WORK TO BE COMPLETED: Where does the word "سیلز" show up in the records? Copy every line that holds it.

INPUT DATA:
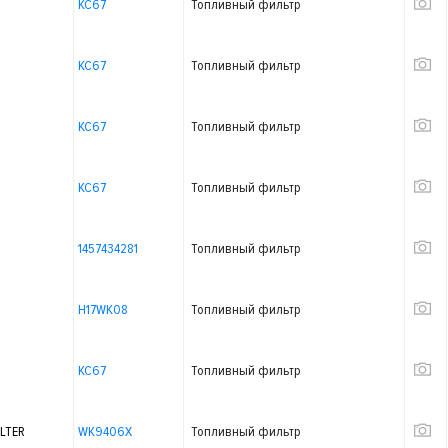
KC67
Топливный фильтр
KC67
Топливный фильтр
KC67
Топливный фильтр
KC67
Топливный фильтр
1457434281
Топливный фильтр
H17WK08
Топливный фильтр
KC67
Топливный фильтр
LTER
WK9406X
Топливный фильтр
...
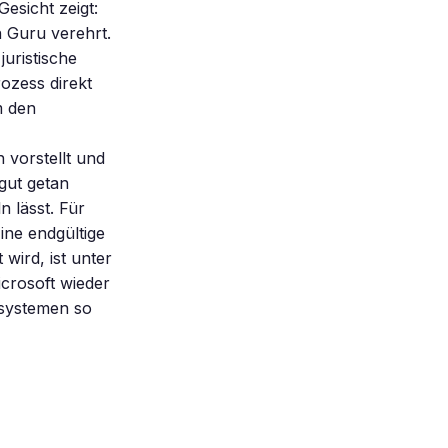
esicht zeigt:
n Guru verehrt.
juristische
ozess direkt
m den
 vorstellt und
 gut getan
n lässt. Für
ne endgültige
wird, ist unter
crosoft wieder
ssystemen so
==
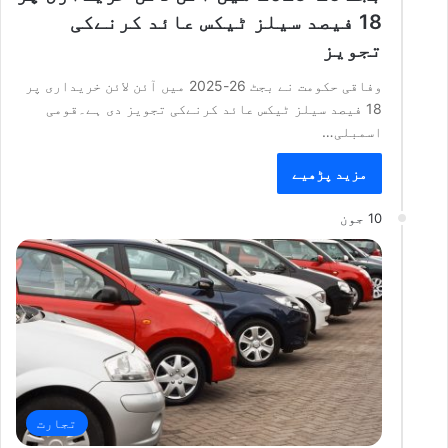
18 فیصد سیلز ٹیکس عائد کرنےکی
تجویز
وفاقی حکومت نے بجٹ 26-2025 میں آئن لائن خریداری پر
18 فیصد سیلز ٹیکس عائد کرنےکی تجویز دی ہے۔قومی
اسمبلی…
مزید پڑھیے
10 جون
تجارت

RESPONSE:
18 فیصد سیلز ٹیکس عائد کرنےکی
18 فیصد سیلز ٹیکس عائد کرنےکی تجویز دی ہے۔قومی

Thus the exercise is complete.